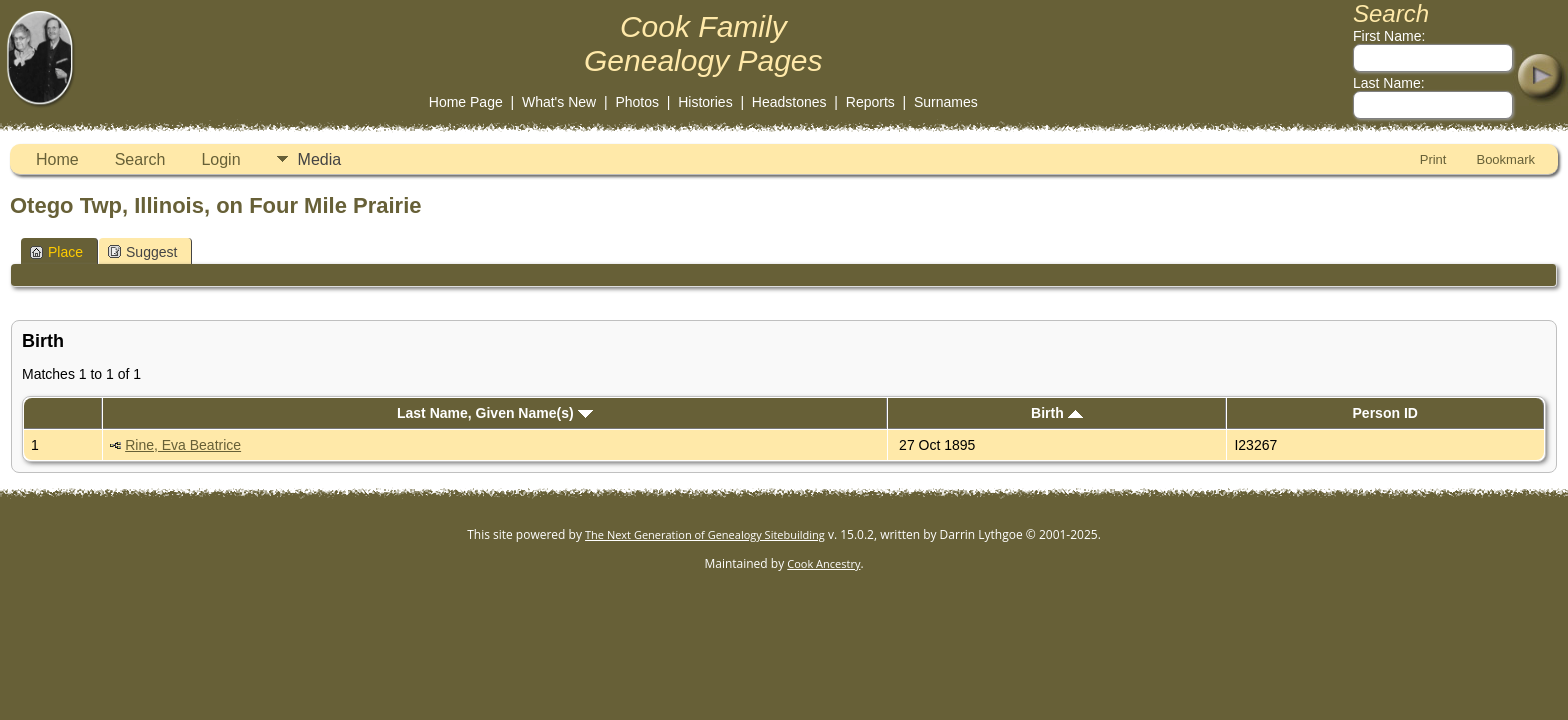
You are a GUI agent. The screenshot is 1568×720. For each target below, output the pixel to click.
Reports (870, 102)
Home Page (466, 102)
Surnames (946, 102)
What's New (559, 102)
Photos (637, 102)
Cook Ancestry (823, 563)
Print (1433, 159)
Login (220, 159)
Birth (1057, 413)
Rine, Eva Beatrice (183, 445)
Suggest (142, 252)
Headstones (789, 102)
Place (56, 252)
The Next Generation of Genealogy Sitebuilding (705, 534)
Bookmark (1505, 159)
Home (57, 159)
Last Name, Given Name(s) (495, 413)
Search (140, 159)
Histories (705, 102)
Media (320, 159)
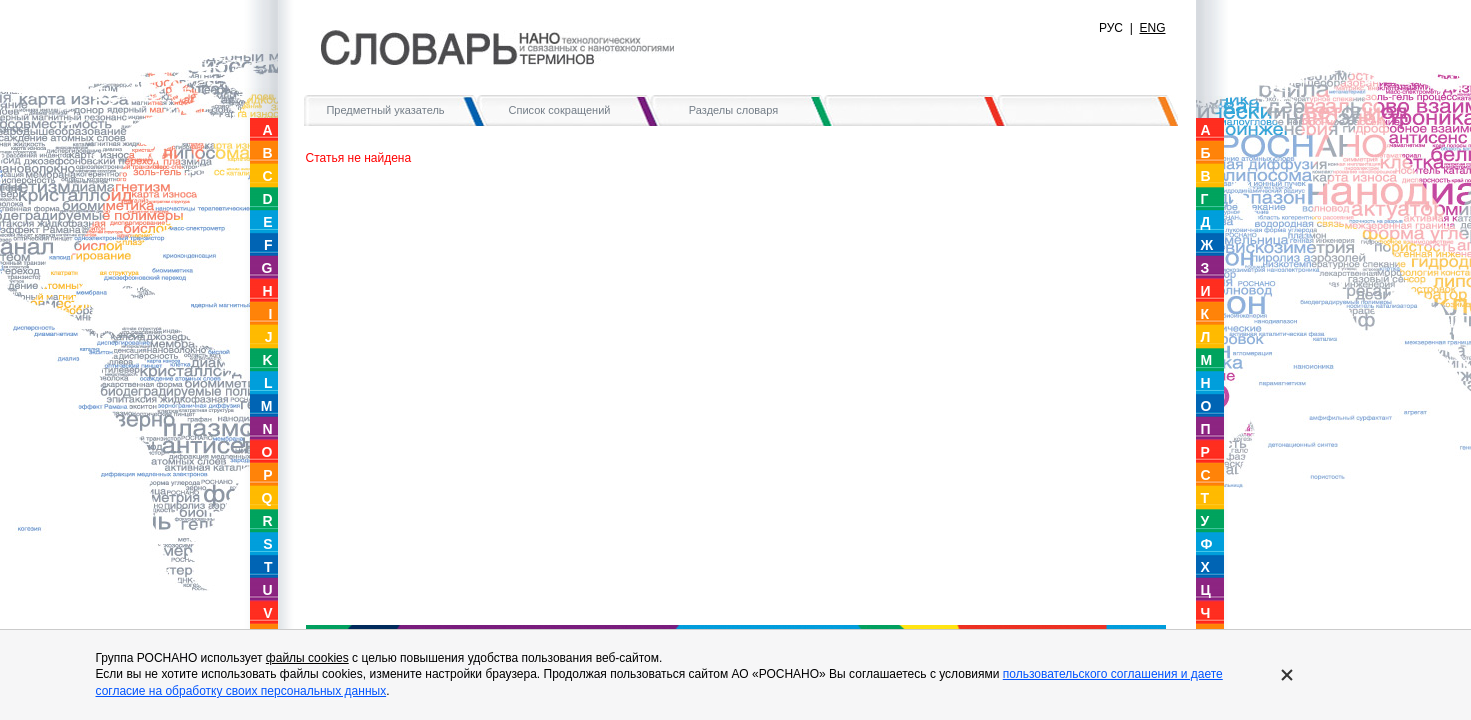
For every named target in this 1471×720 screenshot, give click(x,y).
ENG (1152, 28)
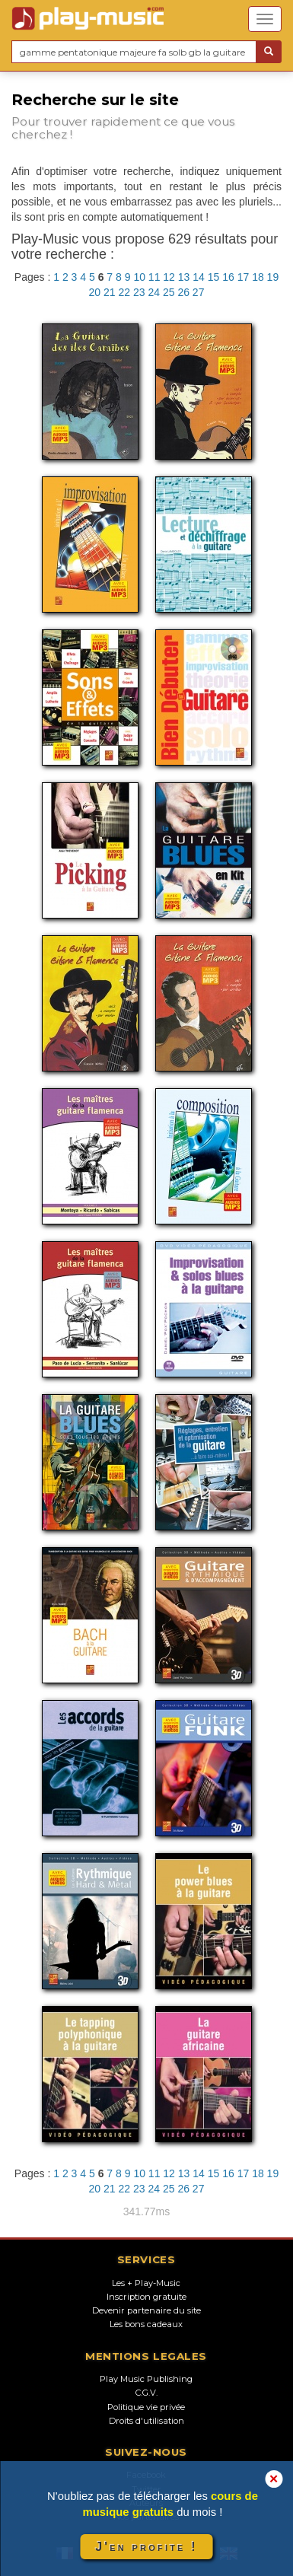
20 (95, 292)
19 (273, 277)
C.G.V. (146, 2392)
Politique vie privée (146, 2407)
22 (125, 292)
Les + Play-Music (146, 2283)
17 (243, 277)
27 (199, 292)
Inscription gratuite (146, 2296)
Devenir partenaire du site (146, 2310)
####################
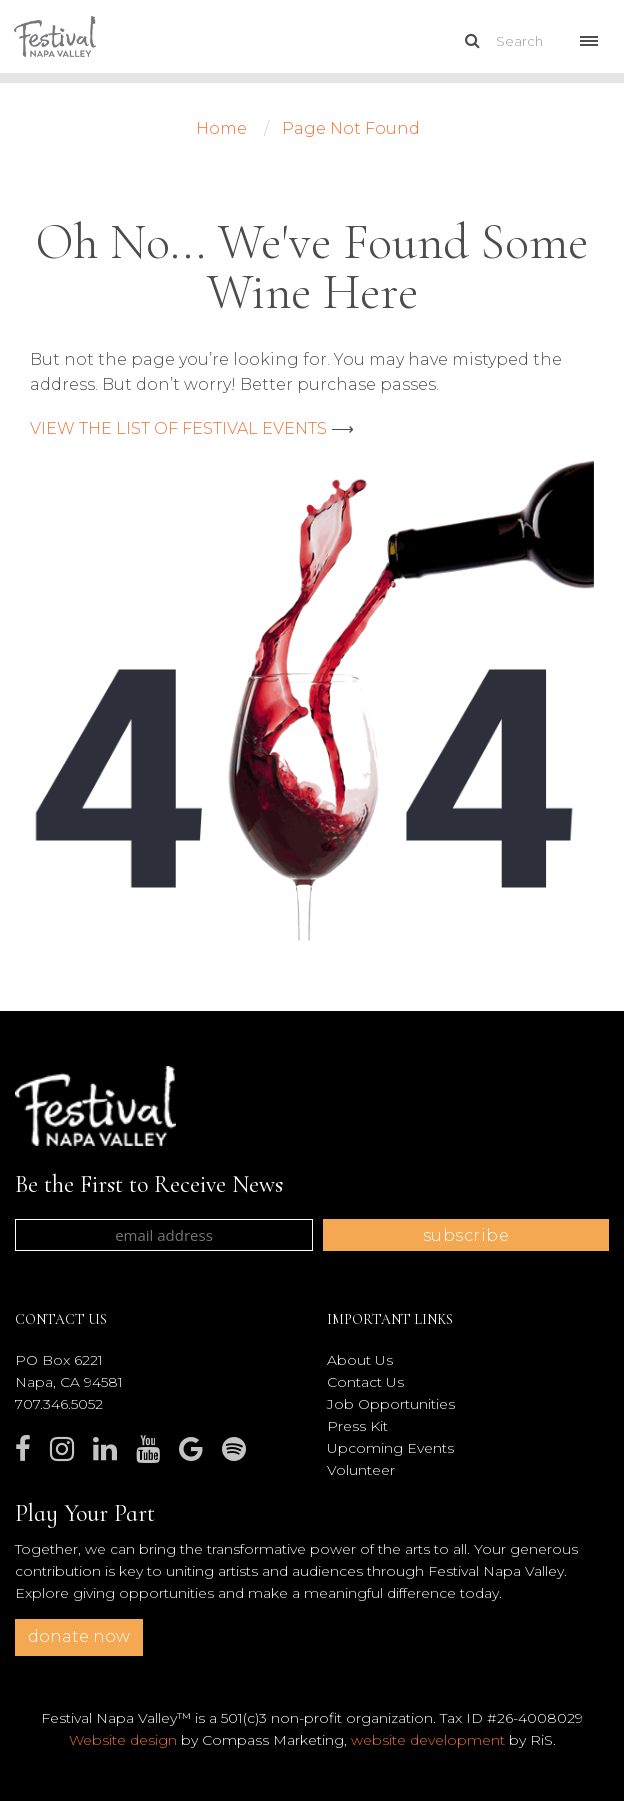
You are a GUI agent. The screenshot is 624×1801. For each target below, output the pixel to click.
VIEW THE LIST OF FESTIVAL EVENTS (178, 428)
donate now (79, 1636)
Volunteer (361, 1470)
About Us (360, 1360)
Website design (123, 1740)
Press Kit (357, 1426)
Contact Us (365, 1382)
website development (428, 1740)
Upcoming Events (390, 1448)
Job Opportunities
####################
_WORK ORDER_
Please give back, exactly as it stands above, the stretch from the line with "You are a GUI agent. The screenshot is 1568×720." through the line with "Media (320, 159)", and no line outside it.

_RESULT BELOW_
You are a GUI agent. The screenshot is 1568×720. For each target below, output the pixel to click.
Reports (870, 102)
Home Page (466, 102)
Surnames (946, 102)
What's New (559, 102)
Photos (637, 102)
Cook Ancestry (823, 563)
Print (1433, 159)
Login (220, 159)
Birth (1057, 413)
Rine, Eva Beatrice (183, 445)
Suggest (142, 252)
Headstones (789, 102)
Place (56, 252)
The Next Generation of Genealogy Sitebuilding (705, 534)
Bookmark (1505, 159)
Home (57, 159)
Last Name, Given Name(s) (495, 413)
Search (140, 159)
Histories (705, 102)
Media (320, 159)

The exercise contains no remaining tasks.